Dataset excerpts:

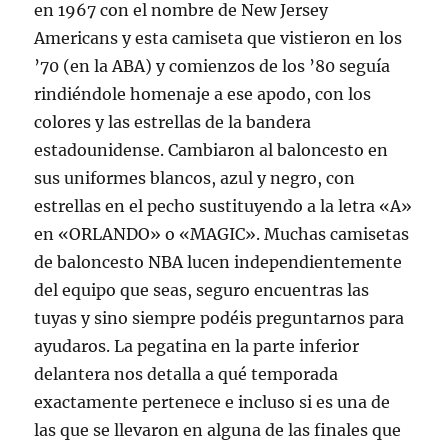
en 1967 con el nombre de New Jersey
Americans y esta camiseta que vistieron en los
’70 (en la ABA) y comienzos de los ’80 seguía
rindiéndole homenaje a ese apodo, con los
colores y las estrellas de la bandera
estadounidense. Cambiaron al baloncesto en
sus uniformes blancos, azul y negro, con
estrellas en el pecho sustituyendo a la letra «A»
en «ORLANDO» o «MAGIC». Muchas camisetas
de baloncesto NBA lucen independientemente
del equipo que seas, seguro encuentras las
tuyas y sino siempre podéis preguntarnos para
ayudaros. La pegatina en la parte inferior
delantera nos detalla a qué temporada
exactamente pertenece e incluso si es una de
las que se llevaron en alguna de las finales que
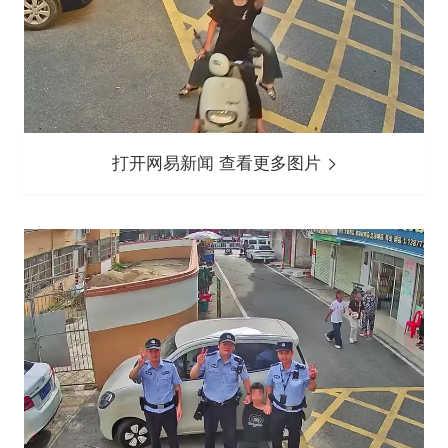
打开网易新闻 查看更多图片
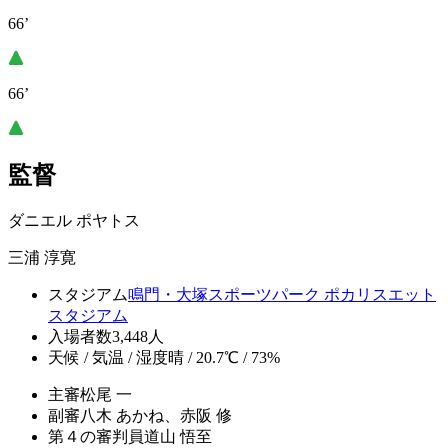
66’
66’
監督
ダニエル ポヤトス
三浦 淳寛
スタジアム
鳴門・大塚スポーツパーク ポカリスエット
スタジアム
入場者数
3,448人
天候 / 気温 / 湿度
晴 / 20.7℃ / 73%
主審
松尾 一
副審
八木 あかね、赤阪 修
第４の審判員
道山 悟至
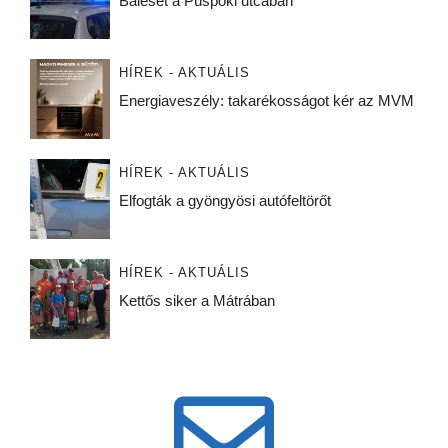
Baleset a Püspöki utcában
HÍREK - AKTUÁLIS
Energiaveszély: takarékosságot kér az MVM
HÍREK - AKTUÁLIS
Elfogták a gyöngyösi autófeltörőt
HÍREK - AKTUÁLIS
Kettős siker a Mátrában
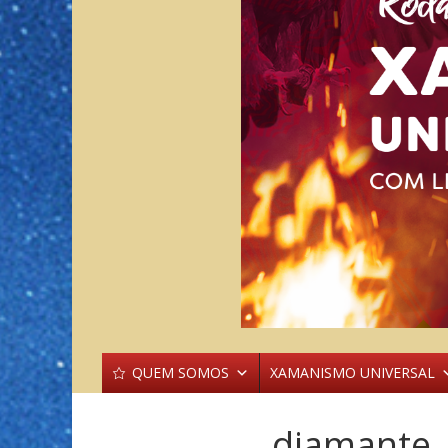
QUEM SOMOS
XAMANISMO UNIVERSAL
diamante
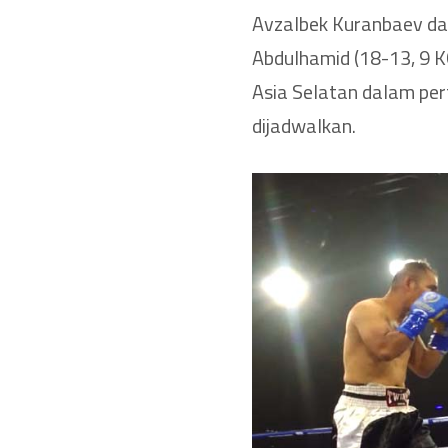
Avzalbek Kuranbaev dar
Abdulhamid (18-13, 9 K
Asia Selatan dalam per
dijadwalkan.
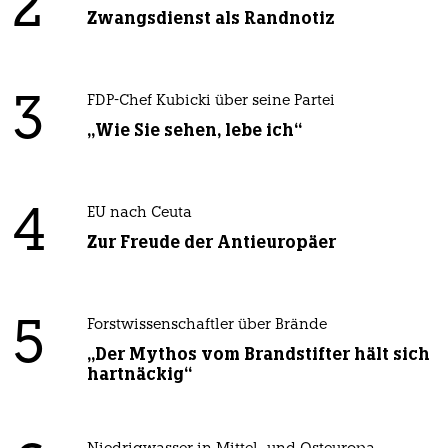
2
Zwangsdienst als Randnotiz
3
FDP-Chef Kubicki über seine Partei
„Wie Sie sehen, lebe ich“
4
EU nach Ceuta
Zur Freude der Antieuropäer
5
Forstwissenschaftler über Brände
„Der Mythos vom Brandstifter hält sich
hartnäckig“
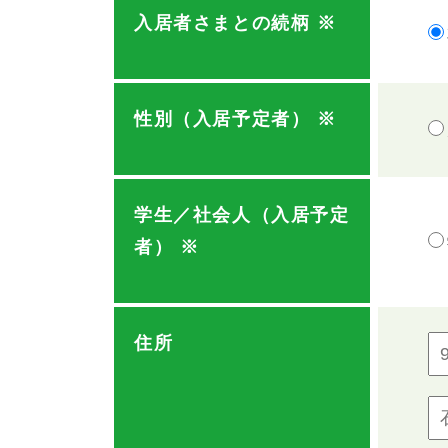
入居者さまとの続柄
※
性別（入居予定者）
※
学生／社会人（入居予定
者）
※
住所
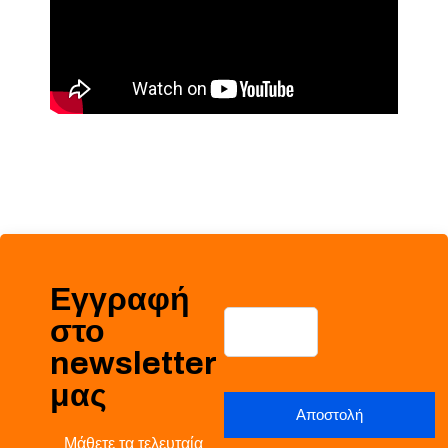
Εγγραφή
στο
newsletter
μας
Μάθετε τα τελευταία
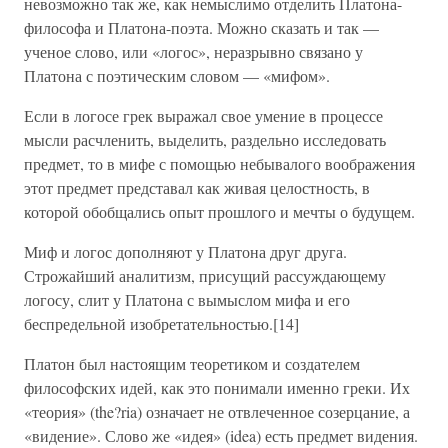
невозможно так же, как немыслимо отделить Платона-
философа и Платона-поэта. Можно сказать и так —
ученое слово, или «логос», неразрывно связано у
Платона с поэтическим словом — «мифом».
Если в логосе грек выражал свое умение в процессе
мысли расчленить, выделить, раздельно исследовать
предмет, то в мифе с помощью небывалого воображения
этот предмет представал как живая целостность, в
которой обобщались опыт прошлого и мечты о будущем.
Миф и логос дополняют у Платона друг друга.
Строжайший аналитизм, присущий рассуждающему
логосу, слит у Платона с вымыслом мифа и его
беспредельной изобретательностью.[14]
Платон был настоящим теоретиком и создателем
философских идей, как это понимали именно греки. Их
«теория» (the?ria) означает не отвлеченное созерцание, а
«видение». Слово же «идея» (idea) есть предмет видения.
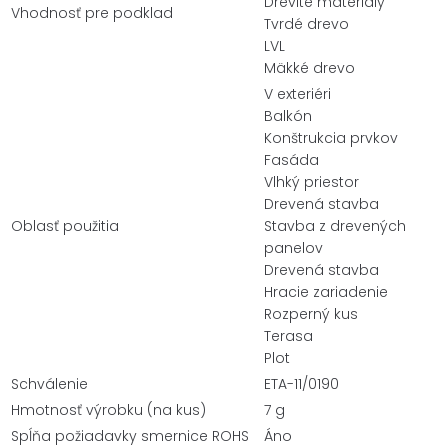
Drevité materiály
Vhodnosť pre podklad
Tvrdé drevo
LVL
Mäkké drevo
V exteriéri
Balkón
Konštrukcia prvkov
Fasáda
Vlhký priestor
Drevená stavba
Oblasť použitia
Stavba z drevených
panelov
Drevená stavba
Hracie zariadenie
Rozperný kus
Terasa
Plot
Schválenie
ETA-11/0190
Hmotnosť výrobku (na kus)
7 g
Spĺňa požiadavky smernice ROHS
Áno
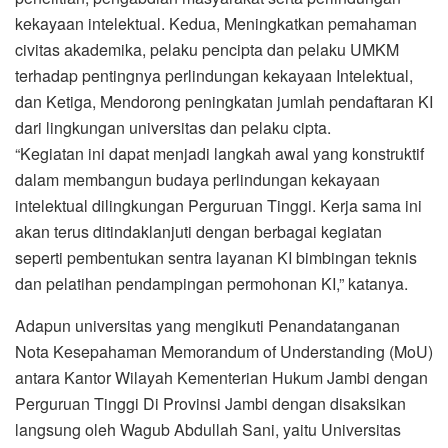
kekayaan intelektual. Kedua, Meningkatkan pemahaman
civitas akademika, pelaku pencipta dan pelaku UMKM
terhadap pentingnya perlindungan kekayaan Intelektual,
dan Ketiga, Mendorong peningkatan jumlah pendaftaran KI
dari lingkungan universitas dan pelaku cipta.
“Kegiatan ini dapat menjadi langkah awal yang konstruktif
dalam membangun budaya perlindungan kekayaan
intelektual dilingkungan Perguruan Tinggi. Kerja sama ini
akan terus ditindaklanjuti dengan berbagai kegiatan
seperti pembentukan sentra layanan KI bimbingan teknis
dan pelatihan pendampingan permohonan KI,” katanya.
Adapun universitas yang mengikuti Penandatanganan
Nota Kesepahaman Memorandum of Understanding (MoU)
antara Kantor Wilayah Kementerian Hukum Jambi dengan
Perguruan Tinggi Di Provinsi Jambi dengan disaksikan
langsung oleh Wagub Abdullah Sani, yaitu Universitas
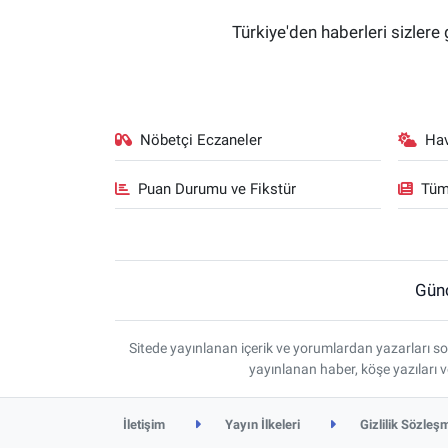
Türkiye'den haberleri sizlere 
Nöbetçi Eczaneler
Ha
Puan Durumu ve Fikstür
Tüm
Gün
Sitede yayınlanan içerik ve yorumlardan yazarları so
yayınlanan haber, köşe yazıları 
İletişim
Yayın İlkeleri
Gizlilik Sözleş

Exercise aim: Pictures aside, return exactly the lines from the data above, starting at the line that has "dijadwalkan." and ending at the line that has "Платона с поэтическим", both included.

Solution for this task:
dijadwalkan.
2
Zwangsdienst als Randnotiz
3
FDP-Chef Kubicki über seine Partei
„Wie Sie sehen, lebe ich“
4
EU nach Ceuta
Zur Freude der Antieuropäer
5
Forstwissenschaftler über Brände
„Der Mythos vom Brandstifter hält sich
hartnäckig“
入居者さまとの続柄
※
性別（入居予定者）
※
学生／社会人（入居予定
者）
※
住所
Εγγραφή
στο
newsletter
μας
Μάθετε τα τελευταία
невозможно так же, как немыслимо отделить Платона-
философа и Платона-поэта. Можно сказать и так —
ученое слово, или «логос», неразрывно связано у
Платона с поэтическим словом — «мифом».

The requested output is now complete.